*About this task*
Only the lines from the beginning of the entries through the one with "РАЗПОЛАГАМ С …… БЮДЖЕТ." should be written out, please, exactly and without any pictures.

(Stored data entries)
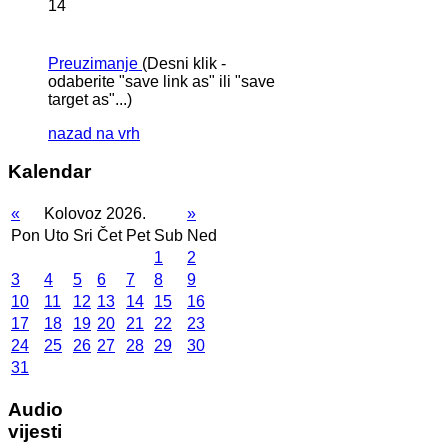
14
Preuzimanje
(Desni klik -
odaberite "save link as" ili "save
target as"...)
nazad na vrh
Kalendar
«
Kolovoz 2026.
»
Pon
Uto
Sri
Čet
Pet
Sub
Ned
1
2
3
4
5
6
7
8
9
10
11
12
13
14
15
16
17
18
19
20
21
22
23
24
25
26
27
28
29
30
31
Audio
vijesti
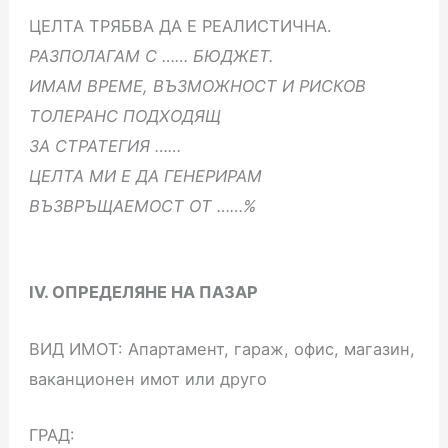
ЦЕЛТА ТРЯБВА ДА Е РЕАЛИСТИЧНА.
РАЗПОЛАГАМ С …… БЮДЖЕТ.
ИМАМ ВРЕМЕ, ВЪЗМОЖНОСТ И РИСКОВ
ТОЛЕРАНС ПОДХОДЯЩ
ЗА СТРАТЕГИЯ ……
ЦЕЛТА МИ Е ДА ГЕНЕРИРАМ
ВЪЗВРЪЩАЕМОСТ ОТ ……%
IV. ОПРЕДЕЛЯНЕ НА ПАЗАР
ВИД ИМОТ: Апартамент, гараж, офис, магазин,
ваканционен имот или друго
ГРАД:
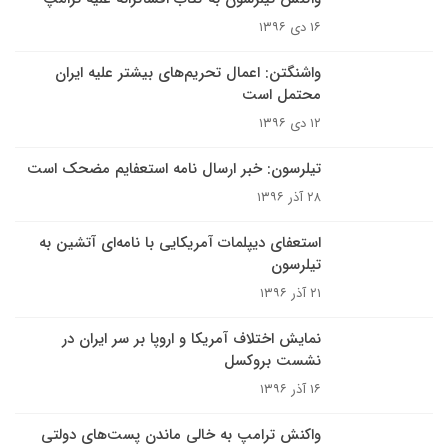
۱۶ دی ۱۳۹۶
واشنگتن: اعمال تحریم‌های بیشتر علیه ایران
محتمل است
۱۲ دی ۱۳۹۶
تیلرسون: خبر ارسال نامه استعفایم مضحک است
۲۸ آذر ۱۳۹۶
استعفای دیپلمات آمریکایی با نامه‌ای آتشین به
تیلرسون
۲۱ آذر ۱۳۹۶
نمایش اختلاف آمریکا و اروپا بر سر ایران در
نشست بروکسل
۱۶ آذر ۱۳۹۶
واکنش ترامپ به خالی ماندن پست‌های دولتی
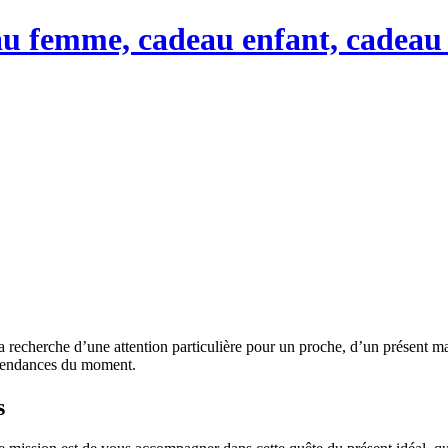
u femme, cadeau enfant, cadeau 
 la recherche d’une attention particulière pour un proche, d’un présen
s tendances du moment.
s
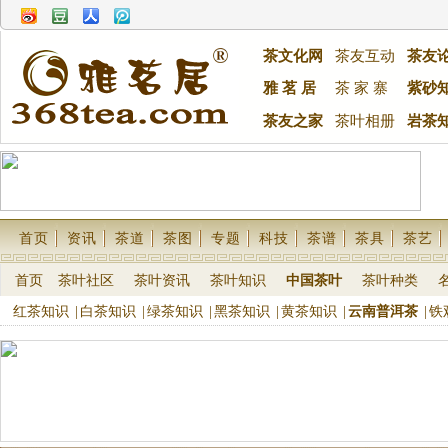
茶文化网
茶友互动
茶友
雅 茗 居
茶 家 寨
紫砂
茶友之家
茶叶相册
岩茶
首页
资讯
茶道
茶图
专题
科技
茶谱
茶具
茶艺
首页
茶叶社区
茶叶资讯
茶叶知识
中国茶叶
茶叶种类
红茶知识
|
白茶知识
|
绿茶知识
|
黑茶知识
|
黄茶知识
|
云南普洱茶
|
铁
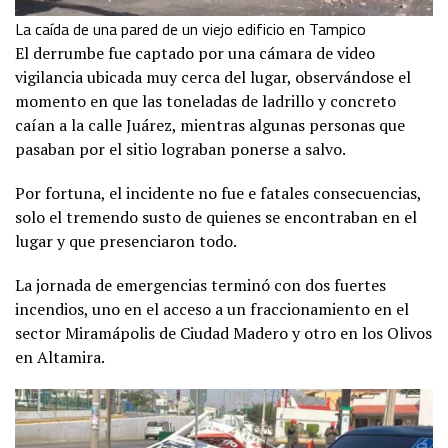
La caída de una pared de un viejo edificio en Tampico
El derrumbe fue captado por una cámara de video
vigilancia ubicada muy cerca del lugar, observándose el
momento en que las toneladas de ladrillo y concreto
caían a la calle Juárez, mientras algunas personas que
pasaban por el sitio lograban ponerse a salvo.
Por fortuna, el incidente no fue e fatales consecuencias,
solo el tremendo susto de quienes se encontraban en el
lugar y que presenciaron todo.
La jornada de emergencias terminó con dos fuertes
incendios, uno en el acceso a un fraccionamiento en el
sector Miramápolis de Ciudad Madero y otro en los Olivos
en Altamira.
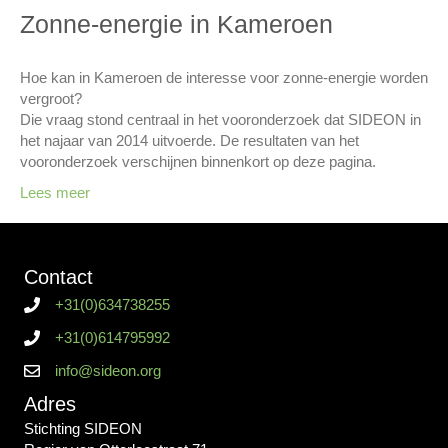
Zonne-energie in Kameroen
Hoe kan in Kameroen de interesse voor zonne-energie worden
vergroot?
Die vraag stond centraal in het vooronderzoek dat SIDEON in
het najaar van 2014 uitvoerde. De resultaten van het
vooronderzoek verschijnen binnenkort op deze pagina.
Lees meer
Contact
+31(0)634738255
+31(0)614795992
info@sideon.org
Adres
Stichting SIDEON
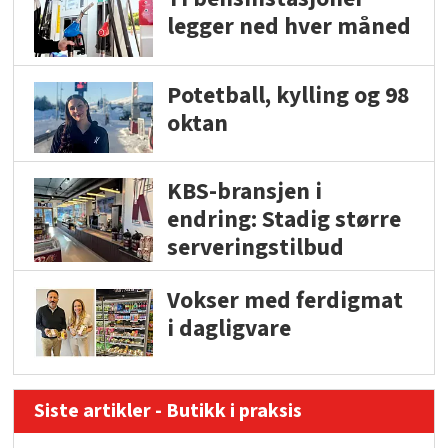
legger ned hver måned
Potetball, kylling og 98
oktan
KBS-bransjen i
endring: Stadig større
serveringstilbud
Vokser med ferdigmat
i dagligvare
Siste artikler - Butikk i praksis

*The completed task*
14
Preuzimanje
(Desni klik -
odaberite "save link as" ili "save
target as"...)
nazad na vrh
Kalendar
«
Kolovoz 2026.
»
Pon
Uto
Sri
Čet
Pet
Sub
Ned
1
2
3
4
5
6
7
8
9
10
11
12
13
14
15
16
17
18
19
20
21
22
23
24
25
26
27
28
29
30
31
Audio
vijesti
ЦЕЛТА ТРЯБВА ДА Е РЕАЛИСТИЧНА.
РАЗПОЛАГАМ С …… БЮДЖЕТ.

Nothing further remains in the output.